### What you will do
In the entries that follow, which lines hold the string "James"? List them.

Dataset entries:
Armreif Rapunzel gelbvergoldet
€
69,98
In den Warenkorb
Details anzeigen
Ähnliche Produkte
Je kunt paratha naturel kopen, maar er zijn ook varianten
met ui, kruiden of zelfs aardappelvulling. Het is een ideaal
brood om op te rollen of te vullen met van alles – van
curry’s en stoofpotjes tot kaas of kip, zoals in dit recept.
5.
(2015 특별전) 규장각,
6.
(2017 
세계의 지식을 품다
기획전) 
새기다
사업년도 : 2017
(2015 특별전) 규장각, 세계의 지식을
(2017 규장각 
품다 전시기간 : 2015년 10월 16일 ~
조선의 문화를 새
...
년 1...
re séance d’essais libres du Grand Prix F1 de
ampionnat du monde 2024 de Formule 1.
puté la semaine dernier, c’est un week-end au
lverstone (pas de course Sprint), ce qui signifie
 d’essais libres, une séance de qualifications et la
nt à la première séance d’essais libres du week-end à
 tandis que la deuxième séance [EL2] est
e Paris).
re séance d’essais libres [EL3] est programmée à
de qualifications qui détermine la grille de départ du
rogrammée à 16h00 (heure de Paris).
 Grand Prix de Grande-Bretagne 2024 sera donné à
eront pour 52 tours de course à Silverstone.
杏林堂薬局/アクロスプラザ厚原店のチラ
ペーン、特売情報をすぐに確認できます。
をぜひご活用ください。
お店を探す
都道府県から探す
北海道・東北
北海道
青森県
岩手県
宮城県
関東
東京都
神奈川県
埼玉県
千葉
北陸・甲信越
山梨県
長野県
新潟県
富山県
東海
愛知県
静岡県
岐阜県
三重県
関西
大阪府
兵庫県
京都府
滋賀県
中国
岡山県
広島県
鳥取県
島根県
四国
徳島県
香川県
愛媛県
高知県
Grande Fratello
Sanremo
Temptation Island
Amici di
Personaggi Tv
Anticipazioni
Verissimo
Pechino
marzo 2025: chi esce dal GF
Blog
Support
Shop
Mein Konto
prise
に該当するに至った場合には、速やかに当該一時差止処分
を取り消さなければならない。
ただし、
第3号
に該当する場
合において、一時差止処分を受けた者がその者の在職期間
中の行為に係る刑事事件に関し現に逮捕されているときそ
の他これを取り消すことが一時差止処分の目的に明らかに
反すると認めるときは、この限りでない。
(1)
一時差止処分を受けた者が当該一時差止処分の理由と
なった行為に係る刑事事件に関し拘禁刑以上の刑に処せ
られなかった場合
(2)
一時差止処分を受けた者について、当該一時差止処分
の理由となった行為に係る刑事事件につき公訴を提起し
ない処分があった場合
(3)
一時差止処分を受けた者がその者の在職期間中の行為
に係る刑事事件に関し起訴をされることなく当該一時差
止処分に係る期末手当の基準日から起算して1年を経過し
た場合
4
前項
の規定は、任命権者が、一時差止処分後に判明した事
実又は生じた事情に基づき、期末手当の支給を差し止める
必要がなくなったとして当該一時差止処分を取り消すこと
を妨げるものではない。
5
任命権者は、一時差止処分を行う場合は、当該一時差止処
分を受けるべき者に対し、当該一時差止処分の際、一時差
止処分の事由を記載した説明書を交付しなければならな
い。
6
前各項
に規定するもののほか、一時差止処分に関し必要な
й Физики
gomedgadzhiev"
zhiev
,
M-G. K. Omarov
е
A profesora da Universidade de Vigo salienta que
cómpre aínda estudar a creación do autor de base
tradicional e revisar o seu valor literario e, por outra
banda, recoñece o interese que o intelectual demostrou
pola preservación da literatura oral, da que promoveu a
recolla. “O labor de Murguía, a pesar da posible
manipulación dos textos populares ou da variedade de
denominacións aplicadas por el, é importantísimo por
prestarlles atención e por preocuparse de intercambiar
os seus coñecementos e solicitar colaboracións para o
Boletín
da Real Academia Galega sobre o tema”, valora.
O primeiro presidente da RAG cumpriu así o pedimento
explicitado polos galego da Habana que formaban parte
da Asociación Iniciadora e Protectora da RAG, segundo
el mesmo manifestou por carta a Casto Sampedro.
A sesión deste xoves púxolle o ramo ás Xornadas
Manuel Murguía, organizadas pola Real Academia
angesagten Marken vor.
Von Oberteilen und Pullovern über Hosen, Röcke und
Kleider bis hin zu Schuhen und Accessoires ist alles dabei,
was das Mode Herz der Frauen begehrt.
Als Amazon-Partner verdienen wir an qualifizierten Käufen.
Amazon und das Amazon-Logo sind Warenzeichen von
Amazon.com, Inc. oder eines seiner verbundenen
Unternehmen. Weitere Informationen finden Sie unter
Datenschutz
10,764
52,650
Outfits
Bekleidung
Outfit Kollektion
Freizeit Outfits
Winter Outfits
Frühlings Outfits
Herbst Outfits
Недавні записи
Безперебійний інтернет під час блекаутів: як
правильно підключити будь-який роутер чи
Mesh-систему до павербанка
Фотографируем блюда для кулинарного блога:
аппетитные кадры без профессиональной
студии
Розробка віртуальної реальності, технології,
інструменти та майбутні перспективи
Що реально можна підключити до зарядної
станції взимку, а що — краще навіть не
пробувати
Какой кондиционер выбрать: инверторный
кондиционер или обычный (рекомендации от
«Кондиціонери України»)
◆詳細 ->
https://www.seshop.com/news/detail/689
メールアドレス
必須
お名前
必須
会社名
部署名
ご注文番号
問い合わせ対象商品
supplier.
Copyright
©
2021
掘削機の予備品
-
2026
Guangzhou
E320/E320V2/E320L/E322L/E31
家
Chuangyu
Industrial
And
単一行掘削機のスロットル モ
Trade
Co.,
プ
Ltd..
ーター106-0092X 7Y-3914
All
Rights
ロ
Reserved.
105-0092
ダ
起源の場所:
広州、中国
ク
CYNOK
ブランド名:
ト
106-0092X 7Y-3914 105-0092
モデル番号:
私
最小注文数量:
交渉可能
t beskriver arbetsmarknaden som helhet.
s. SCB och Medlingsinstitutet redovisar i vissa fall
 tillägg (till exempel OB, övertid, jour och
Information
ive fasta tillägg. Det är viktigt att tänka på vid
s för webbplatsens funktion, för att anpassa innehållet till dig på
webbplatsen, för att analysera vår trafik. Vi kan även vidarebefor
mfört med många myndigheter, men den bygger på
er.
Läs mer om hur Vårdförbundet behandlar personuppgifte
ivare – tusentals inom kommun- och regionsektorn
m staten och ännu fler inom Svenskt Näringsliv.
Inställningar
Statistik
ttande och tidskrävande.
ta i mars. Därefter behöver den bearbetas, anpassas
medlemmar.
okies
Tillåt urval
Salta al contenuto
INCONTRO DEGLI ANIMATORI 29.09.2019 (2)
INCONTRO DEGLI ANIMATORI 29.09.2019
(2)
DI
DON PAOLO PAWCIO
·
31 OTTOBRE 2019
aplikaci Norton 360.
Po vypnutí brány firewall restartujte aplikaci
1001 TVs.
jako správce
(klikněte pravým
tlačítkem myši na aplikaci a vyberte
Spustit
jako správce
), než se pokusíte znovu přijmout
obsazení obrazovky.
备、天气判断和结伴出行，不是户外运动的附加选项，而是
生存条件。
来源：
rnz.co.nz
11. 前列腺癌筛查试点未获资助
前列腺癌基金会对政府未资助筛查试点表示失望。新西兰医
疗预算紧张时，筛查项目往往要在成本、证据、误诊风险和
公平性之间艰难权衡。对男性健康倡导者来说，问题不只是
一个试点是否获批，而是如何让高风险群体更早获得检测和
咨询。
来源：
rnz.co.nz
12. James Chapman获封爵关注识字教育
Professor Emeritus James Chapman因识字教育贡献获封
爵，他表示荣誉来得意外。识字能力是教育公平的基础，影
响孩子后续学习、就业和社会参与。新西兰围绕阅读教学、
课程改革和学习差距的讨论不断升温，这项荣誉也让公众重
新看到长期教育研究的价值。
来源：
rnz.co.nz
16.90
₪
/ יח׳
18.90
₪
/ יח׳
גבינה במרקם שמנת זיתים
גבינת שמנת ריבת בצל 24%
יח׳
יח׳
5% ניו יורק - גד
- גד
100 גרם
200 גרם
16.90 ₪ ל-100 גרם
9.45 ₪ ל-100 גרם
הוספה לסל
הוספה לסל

### Response area
12. James Chapman获封爵关注识字教育
Professor Emeritus James Chapman因识字教育贡献获封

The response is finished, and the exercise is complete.